> **PROBLEM DESCRIPTION**:
In the records, find every line with the word "networks" and copy it out.

> **INPUT FOR THIS TASK**:
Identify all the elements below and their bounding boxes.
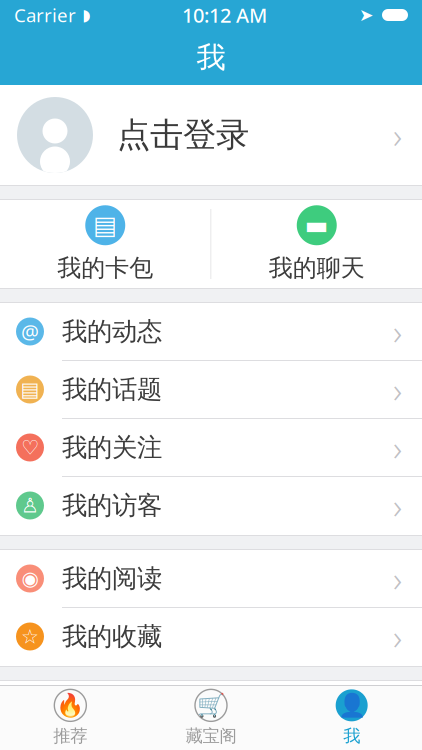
button[interactable]: ▬ bbox=[212, 200, 422, 288]
staticText: 点击登录 bbox=[117, 114, 249, 155]
staticText: ☆ bbox=[21, 625, 39, 648]
staticText: › bbox=[393, 112, 402, 158]
staticText: 10:12 AM bbox=[182, 2, 267, 28]
button[interactable]: ◉ bbox=[0, 550, 422, 608]
button[interactable]: 点击登录 bbox=[0, 85, 422, 185]
staticText: ▤ bbox=[20, 378, 40, 401]
staticText: 我的发布 bbox=[62, 694, 162, 725]
staticText: › bbox=[393, 308, 402, 354]
staticText: ▬ bbox=[305, 211, 329, 240]
button[interactable]: ♡ bbox=[0, 419, 422, 477]
staticText: ♡ bbox=[21, 436, 39, 459]
staticText: 🛒 bbox=[197, 692, 225, 718]
staticText: 我的聊天 bbox=[269, 253, 365, 283]
button[interactable]: ✎ bbox=[0, 681, 422, 739]
staticText: ◗ bbox=[82, 6, 90, 24]
staticText: 我的访客 bbox=[62, 490, 162, 521]
staticText: 🔥 bbox=[56, 692, 84, 718]
staticText: › bbox=[393, 482, 402, 528]
staticText: Carrier bbox=[14, 3, 76, 27]
staticText: 我的卡包 bbox=[57, 253, 153, 283]
staticText: @ bbox=[21, 318, 39, 345]
staticText: 我的话题 bbox=[62, 374, 162, 405]
button[interactable]: ▤ bbox=[0, 200, 210, 288]
staticText: › bbox=[393, 614, 402, 660]
button[interactable]: 👤 bbox=[281, 686, 422, 750]
button[interactable]: ☆ bbox=[0, 608, 422, 666]
staticText: 👤 bbox=[338, 692, 366, 718]
staticText: › bbox=[393, 366, 402, 412]
staticText: 我 bbox=[343, 725, 360, 747]
button[interactable]: @ bbox=[0, 303, 422, 361]
button[interactable]: ▤ bbox=[0, 361, 422, 419]
staticText: ▤ bbox=[93, 211, 117, 240]
button[interactable]: 🔥 bbox=[0, 686, 141, 750]
staticText: ➤ bbox=[359, 5, 374, 25]
staticText: ◉ bbox=[22, 567, 38, 590]
staticText: › bbox=[393, 424, 402, 470]
staticText: 推荐 bbox=[53, 725, 87, 747]
staticText: 我 bbox=[196, 40, 226, 76]
staticText: ♙ bbox=[21, 494, 39, 517]
staticText: 我的关注 bbox=[62, 432, 162, 463]
staticText: 我的动态 bbox=[62, 316, 162, 347]
button[interactable]: ♙ bbox=[0, 477, 422, 535]
staticText: › bbox=[393, 556, 402, 602]
staticText: 我的收藏 bbox=[62, 621, 162, 652]
button[interactable]: 🛒 bbox=[141, 686, 281, 750]
staticText: 藏宝阁 bbox=[186, 725, 236, 747]
staticText: 我的阅读 bbox=[62, 563, 162, 594]
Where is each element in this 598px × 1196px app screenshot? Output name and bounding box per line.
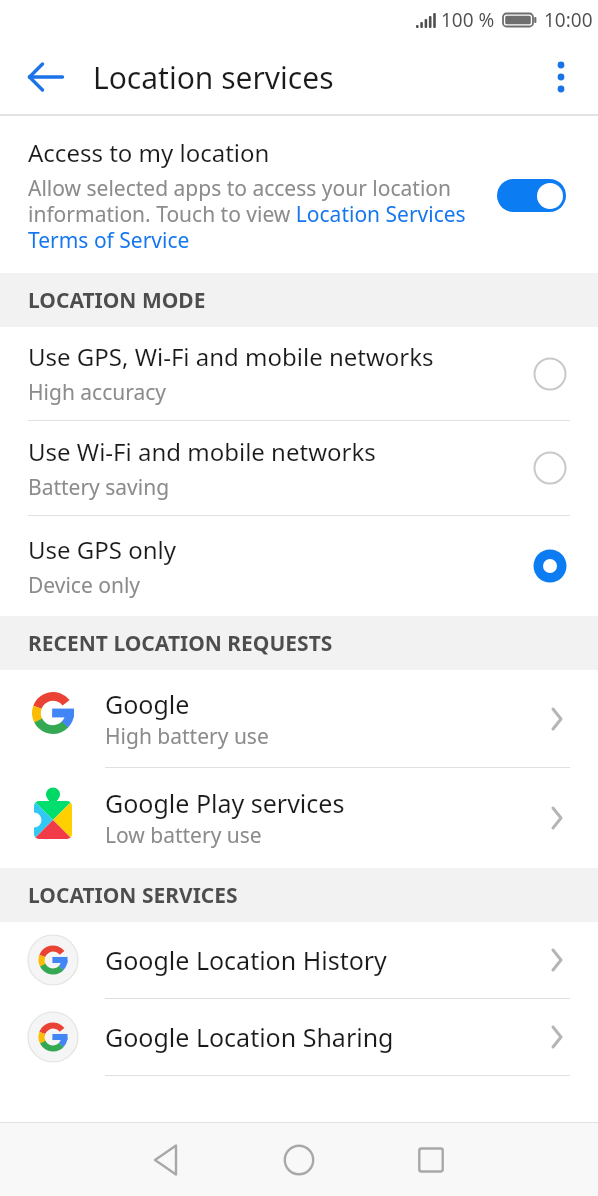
button[interactable] (143, 1136, 191, 1184)
staticText: Low battery use (105, 821, 262, 850)
button[interactable] (407, 1136, 455, 1184)
button[interactable] (22, 53, 70, 101)
button[interactable]: Google Location History (0, 922, 598, 998)
staticText: Battery saving (28, 473, 170, 502)
staticText: Google Location Sharing (105, 1020, 394, 1054)
staticText: Access to my location (28, 136, 270, 169)
staticText: Google Location History (105, 943, 387, 977)
button[interactable] (541, 57, 581, 97)
staticText: LOCATION SERVICES (28, 881, 238, 910)
staticText: RECENT LOCATION REQUESTS (28, 629, 333, 658)
staticText: High battery use (105, 722, 269, 751)
button[interactable] (275, 1136, 323, 1184)
staticText: LOCATION MODE (28, 286, 206, 315)
button[interactable]: Use GPS only (0, 516, 598, 616)
button[interactable]: Access to my location (0, 116, 598, 273)
button[interactable]: Google Location Sharing (0, 999, 598, 1075)
staticText: Google Play services (105, 786, 345, 820)
staticText: High accuracy (28, 378, 167, 407)
staticText: Use GPS only (28, 533, 177, 566)
staticText: Location services (93, 57, 334, 98)
button[interactable]: Google (0, 670, 598, 767)
button[interactable] (497, 179, 566, 212)
staticText: Use Wi-Fi and mobile networks (28, 435, 376, 468)
staticText: Use GPS, Wi-Fi and mobile networks (28, 340, 434, 373)
button[interactable]: Use Wi-Fi and mobile networks (0, 421, 598, 515)
button[interactable]: Use GPS, Wi-Fi and mobile networks (0, 327, 598, 420)
staticText: Allow selected apps to access your locat… (28, 174, 466, 255)
staticText: 10:00 (544, 7, 593, 33)
button[interactable]: Google Play services (0, 768, 598, 868)
staticText: 100 % (441, 7, 495, 33)
staticText: Google (105, 687, 190, 721)
staticText: Device only (28, 571, 141, 600)
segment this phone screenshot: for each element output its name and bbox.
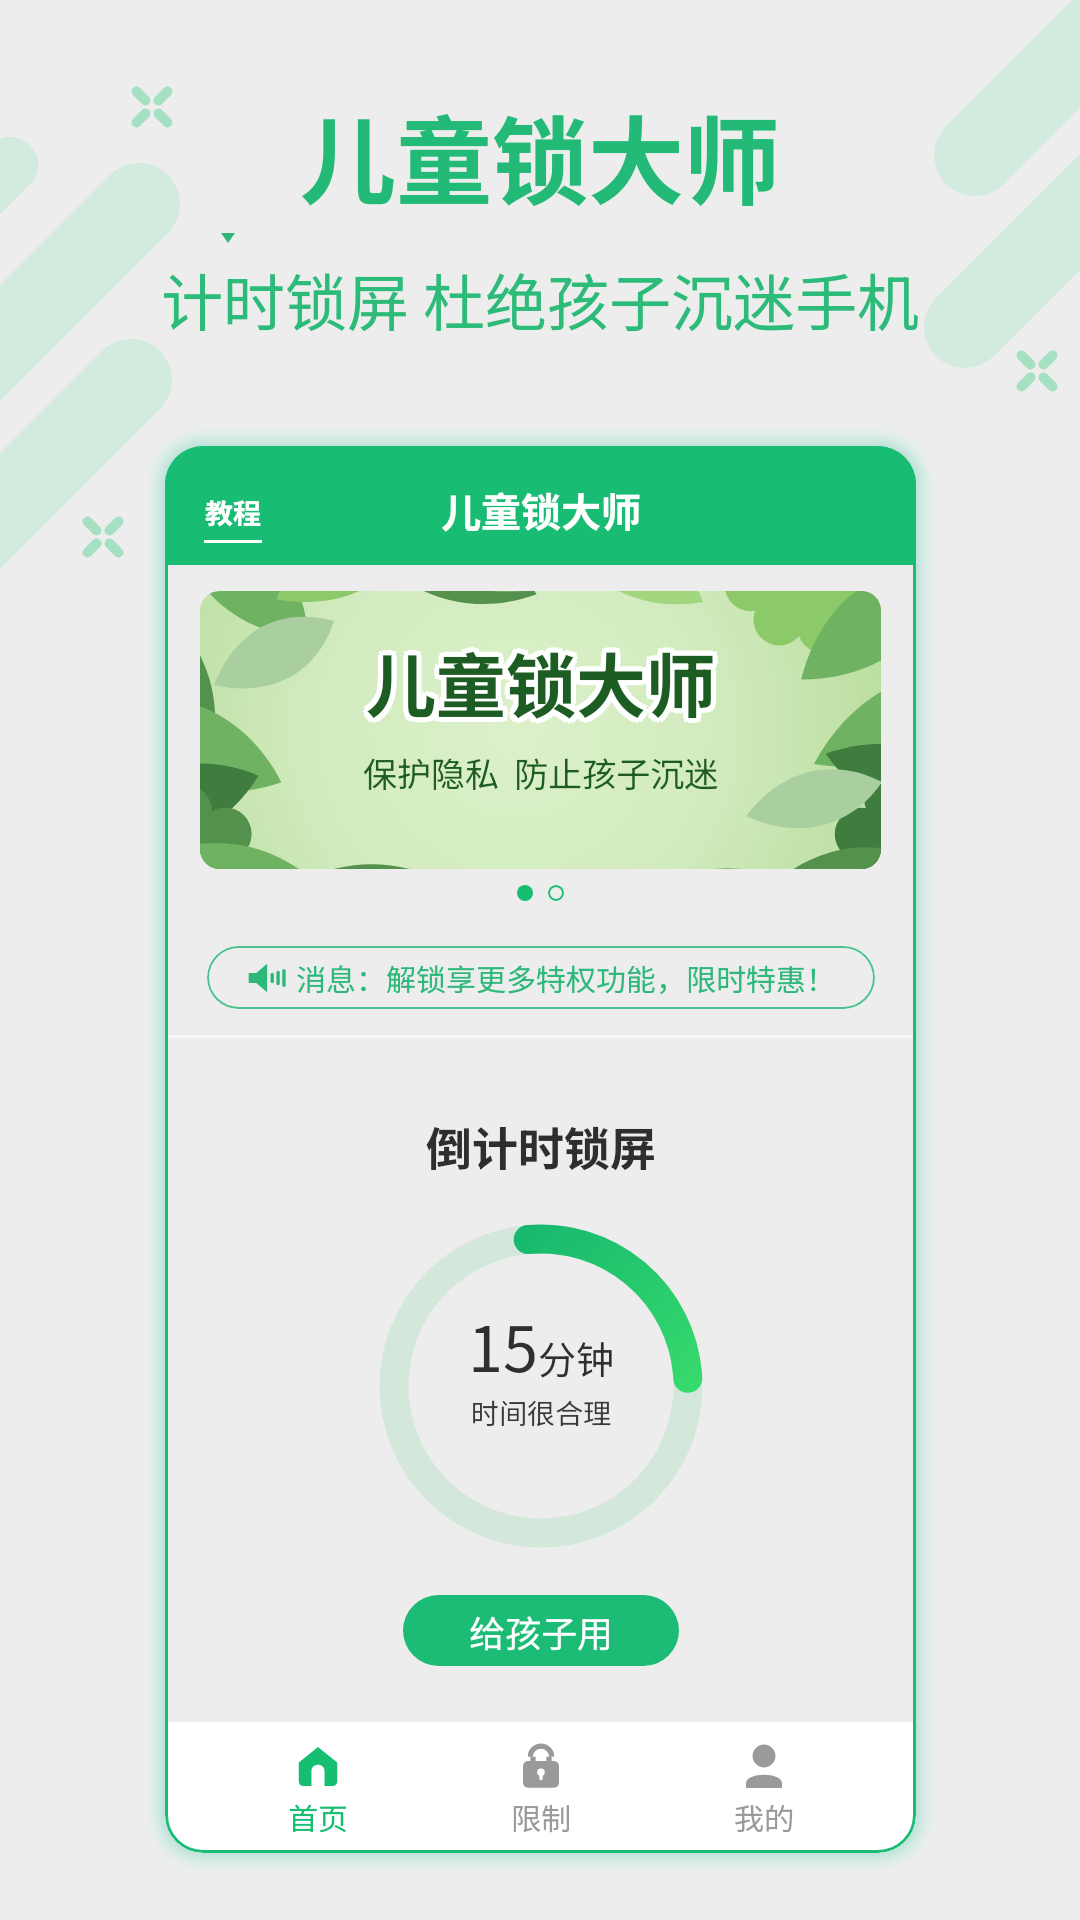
staticText: 儿童锁大师 bbox=[362, 635, 712, 736]
staticText: 儿童锁大师 bbox=[366, 626, 716, 727]
button[interactable]: 给孩子用 bbox=[403, 1595, 679, 1666]
staticText: 首页 bbox=[288, 1795, 348, 1838]
button[interactable]: 教程 bbox=[204, 492, 262, 543]
staticText: 儿童锁大师 bbox=[362, 627, 712, 728]
staticText: 儿童锁大师 bbox=[300, 86, 780, 225]
staticText: 儿童锁大师 bbox=[361, 631, 711, 732]
staticText: 儿童锁大师 bbox=[366, 631, 716, 732]
staticText: 儿童锁大师 bbox=[441, 481, 641, 539]
staticText: 儿童锁大师 bbox=[371, 631, 721, 732]
staticText: 我的 bbox=[734, 1795, 794, 1838]
staticText: 教程 bbox=[205, 492, 262, 533]
staticText: 儿童锁大师 bbox=[366, 636, 716, 737]
staticText: 保护隐私 防止孩子沉迷 bbox=[363, 748, 719, 797]
button[interactable]: 儿童锁大师 bbox=[200, 591, 881, 869]
staticText: 分钟 bbox=[538, 1330, 615, 1385]
button[interactable]: 我的 bbox=[652, 1731, 875, 1844]
button[interactable]: 消息：解锁享更多特权功能，限时特惠！ bbox=[207, 946, 875, 1009]
staticText: 时间很合理 bbox=[471, 1392, 612, 1433]
staticText: 给孩子用 bbox=[469, 1605, 614, 1657]
staticText: 倒计时锁屏 bbox=[426, 1113, 656, 1180]
button[interactable]: 首页 bbox=[206, 1731, 429, 1844]
staticText: 计时锁屏 杜绝孩子沉迷手机 bbox=[161, 254, 919, 344]
button[interactable]: 限制 bbox=[429, 1731, 652, 1844]
staticText: 15 bbox=[468, 1299, 538, 1390]
staticText: 儿童锁大师 bbox=[370, 627, 720, 728]
staticText: 限制 bbox=[511, 1795, 571, 1838]
staticText: 儿童锁大师 bbox=[370, 635, 720, 736]
staticText: 消息：解锁享更多特权功能，限时特惠！ bbox=[296, 956, 836, 999]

> **EXERCISE OUTPUT**:
staticText: Use Wi-Fi and mobile networks (28, 435, 376, 468)
staticText: Use GPS, Wi-Fi and mobile networks (28, 340, 434, 373)
button[interactable]: Use Wi-Fi and mobile networks (0, 421, 598, 515)
button[interactable]: Use GPS, Wi-Fi and mobile networks (0, 327, 598, 420)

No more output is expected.